Retour à Howards End
Ivory poursuit son exploration d’une Angleterre corsetée à travers le choc de deux cultures, l’attirance entre des êtres que tout oppose, les drames qui se nouent dans des ambiances feutrées. Il montre comment la classe bourgeoise intellectuelle désargentée triomphe sur la bourgeoisie possédante, au prix du sacrifice des classes laborieuses en plein dérapage de leur ascension sociale.
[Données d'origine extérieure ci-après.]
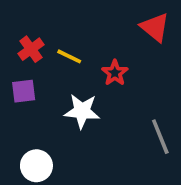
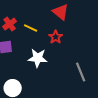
red triangle: (155, 27) -> (61, 12), moved

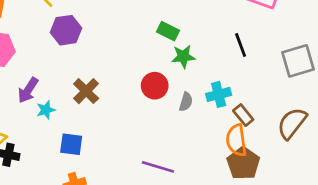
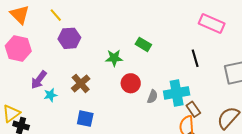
green star: (183, 56) -> (114, 58), moved
cyan cross: (219, 94) -> (177, 93), size x1.4
blue square: (71, 144) -> (85, 119), moved

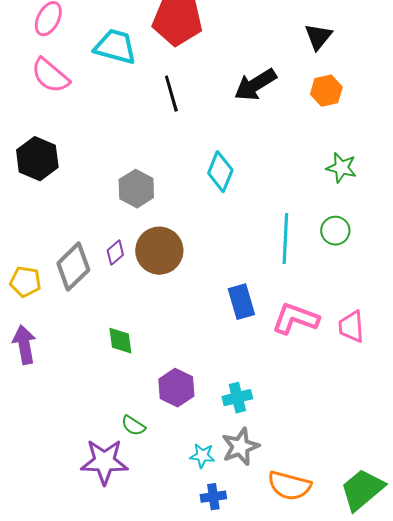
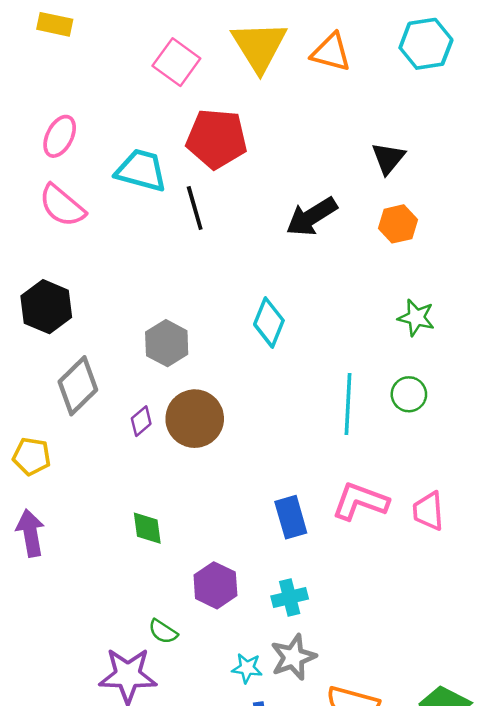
black line: (171, 94) -> (195, 208), moved
gray diamond: (73, 267) -> (78, 386), moved
blue rectangle: (241, 302) -> (291, 517), moved

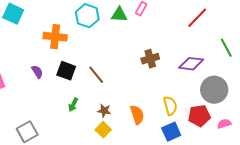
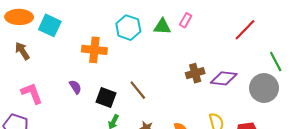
purple diamond: (191, 64) -> (224, 78), moved
black square: (66, 71) -> (106, 98), moved
gray circle: (214, 90) -> (264, 88), moved

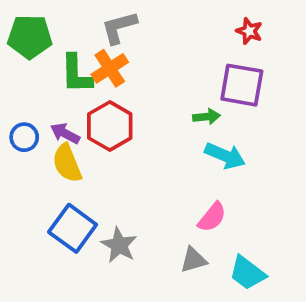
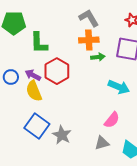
gray L-shape: (119, 27) -> (89, 18), moved, turned 75
orange cross: (110, 68) -> (89, 40), moved, turned 30
green arrow: (206, 117) -> (98, 57), moved

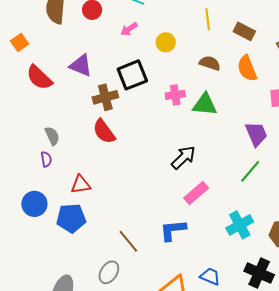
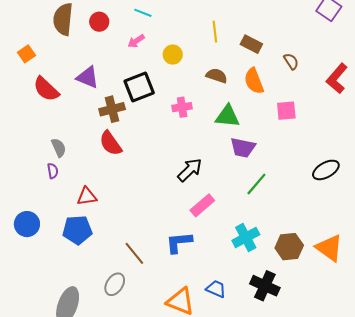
green triangle: (205, 104) -> (227, 116), moved
purple trapezoid: (256, 134) -> (243, 148), moved, turned 124
blue circle: (34, 204) -> (27, 224), moved

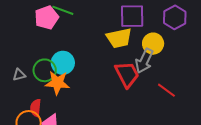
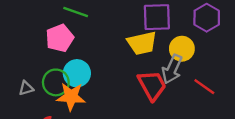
pink pentagon: (47, 18) -> (60, 38), moved
red line: (166, 90) -> (204, 87), moved

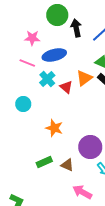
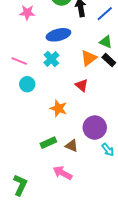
pink star: (32, 38) -> (27, 13), moved
pink line: (27, 63) -> (19, 61), moved
red triangle: (66, 87) -> (82, 85), moved
pink arrow: (82, 192) -> (62, 173), moved

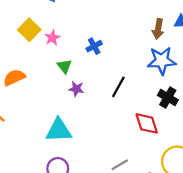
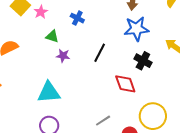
blue cross: (94, 46) -> (77, 18), turned -32
green triangle: (65, 66) -> (52, 36), turned -32

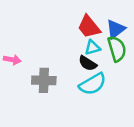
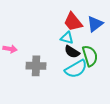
cyan triangle: (93, 47) -> (67, 38), moved, turned 32
green semicircle: (117, 49) -> (90, 56), moved

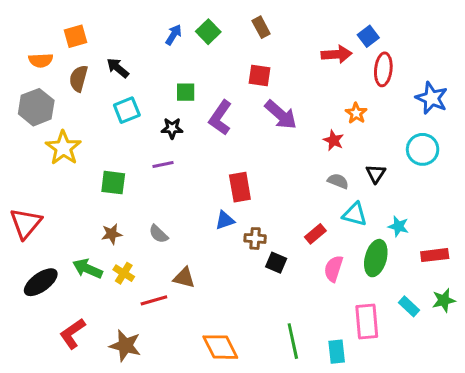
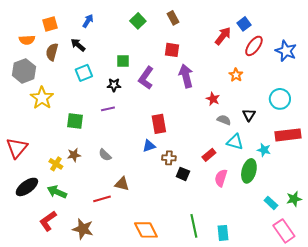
blue arrow: (174, 35) -> (88, 21), moved
red arrow: (337, 54) -> (223, 36), turned -48
red ellipse: (383, 69) -> (254, 46), turned 30
blue star: (432, 98) -> (286, 51), moved
purple arrow: (281, 115) -> (186, 76), turned -145
red star: (334, 140) -> (213, 99), moved
red rectangle: (435, 255) -> (288, 135), moved, size x1.4
green arrow: (88, 269) -> (57, 192), moved
yellow cross: (124, 273) -> (56, 164), moved
pink rectangle: (367, 321) -> (284, 231), moved, turned -30

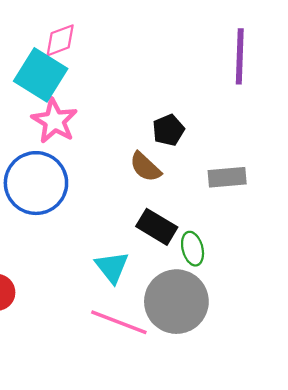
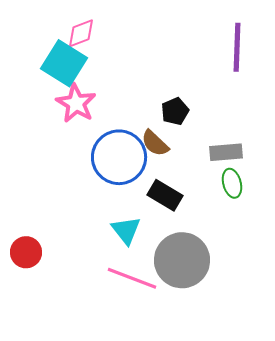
blue circle: (36, 183) -> (119, 157), moved
green ellipse: (193, 249) -> (232, 183), moved

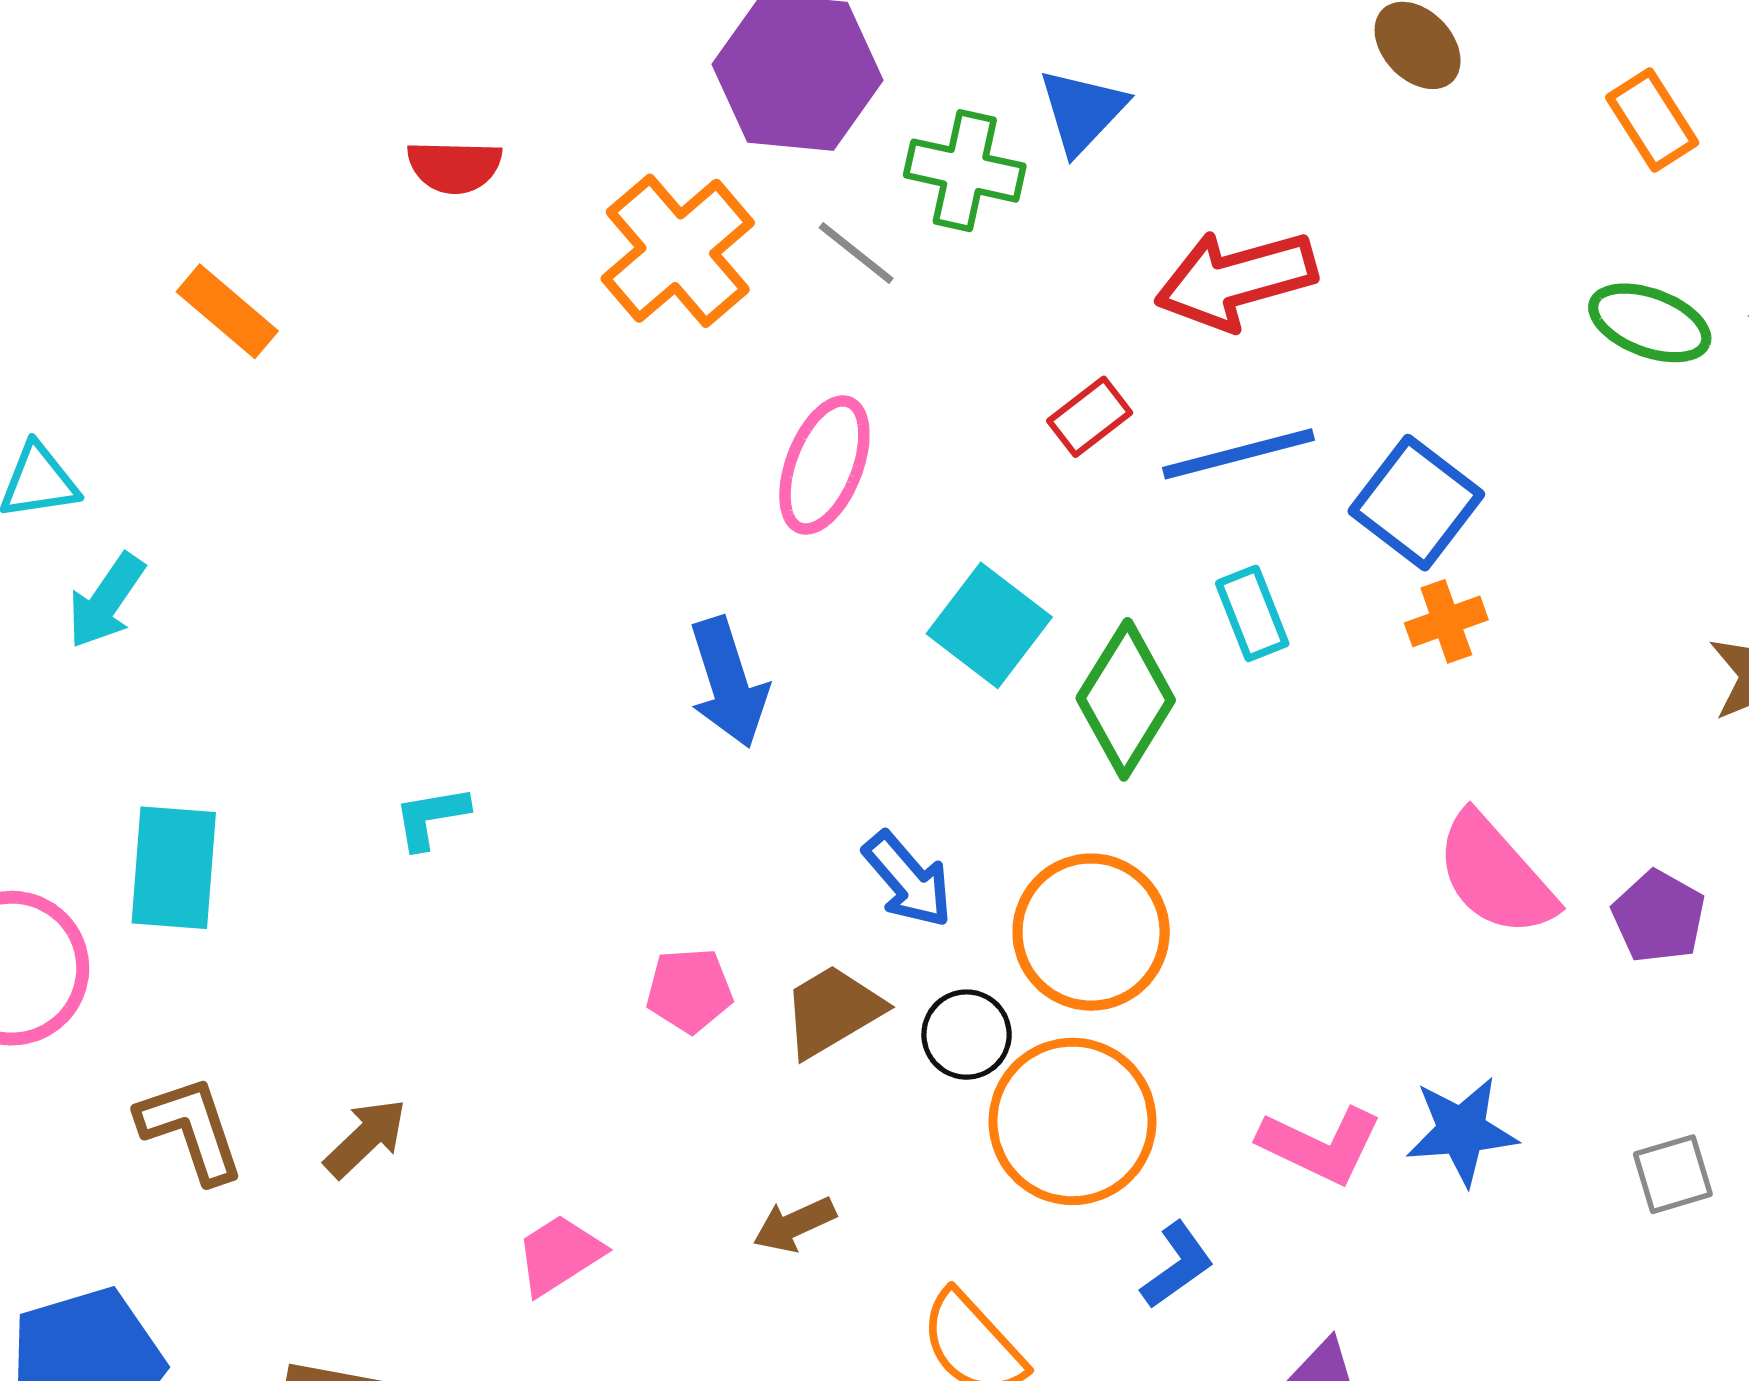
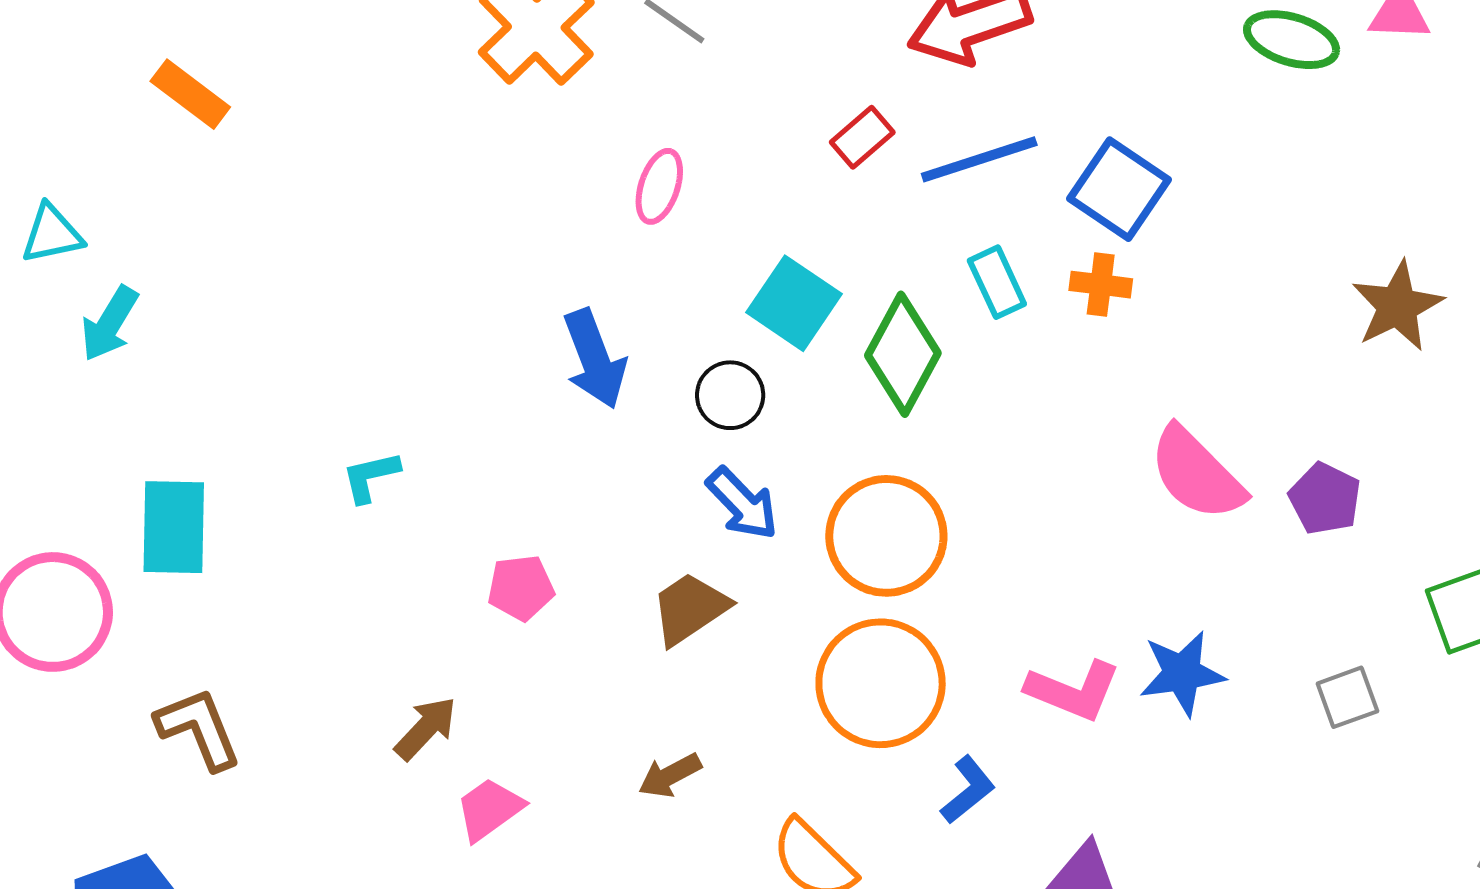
pink ellipse: (824, 465) -> (659, 186), size x0.7
orange cross: (1446, 621) -> (1101, 285), moved, turned 30
pink pentagon: (689, 990) -> (521, 588), moved
black circle: (967, 1035) -> (730, 395), moved
brown arrow: (366, 1138) -> (426, 728), moved

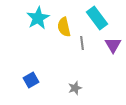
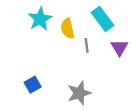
gray star: (75, 88) -> (79, 93), size x1.6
Il capte le caractère des personnages, les remous qui affleurent en sourire, l’élégance de la phrase qui dissimule sans nier, la faute pardonnée pour en tirer profit : tout le mécanisme de la diplomatie familiale de caste. Son raffinement, sa subtilité psychologique, son mariage subtil d’humour, de satire au vitriol et d’études de mœurs confèrent à ce tableau du grand monde londonien une vraie perfection harmonique. 5/6

Les vestiges du jour
Le remords et les ruines : voilà ce qu’il reste d’une vie consacrée à une fausse idée de l’existence, gâchée par le souci de l’étiquette et le poids des conventions. Retrouvant précisément sa veine d’entomologiste minutieux, le cinéaste fait l’autopsie d’un échec amoureux, d’une relation et d’un bonheur manqués, en une analyse subtile d’une aristocratie trompée par ses bonnes intentions. Un monde clos, où le rituel quel qu’il soit et son respect peuvent créer un aveuglement coupable. Si la beauté de l’exécution décorative et historique s’exprime à chaque plan, témoignant d’une précision d’orfèvre, jamais elle n’étouffe la tangibilité d’un drame psychologique tout en retenue émotionnelle et douleur à peine perceptible, qui trouve en Anthony Hopkins et Emma Thompson des interprètes plus que parfaits. 5/6

La fille d’un soldat ne pleure jamais
Le plus british des cinéastes américains quitte la haute société anglaise du début du siècle et retrouve sa ville d’élection, Paris, pour une adaptation du roman autobiographique de la fille de James Jones, auteur de La Ligne Rouge et Tant qu’il y aura des hommes. Son récit adolescent, avec ses émois et ses doutes, devient une espèce de plaidoyer sensible pour l’exil désiré, une petite chronique familiale de la fin des années 60 dont la discrétion même est gage de sincérité. D’une facture très appliquée, celle-ci aligne les saynètes mi-tendres mi-nostalgiques en témoignant d’une certaine fraîcheur, mais la ténuité du propos et des portraits de caractères, prétexte à brosser un pan de l’histoire contemporaine par le côté anecdotique (et un peu Art déco) de la lorgnette, en font un film tout à fait oubliable. 3/6


Mon top :

1. Les vestiges du jour (1993)
2. Retour à Howards End (1991)
3. Quartet (1981)
4. Maurice (1987)
5. Chambre avec vue (1985)

Tenant d’un classicisme qui pourrait aisément tirer vers l’académisme décoratif, James Ivory a signé quelques très beaux films d’époque qui en font un réalisateur plus qu’appréciable à mes yeux : une sorte de maître en sa partie. Mais il est vrai que je n’ai pas vu ses films sans doute plus mineurs.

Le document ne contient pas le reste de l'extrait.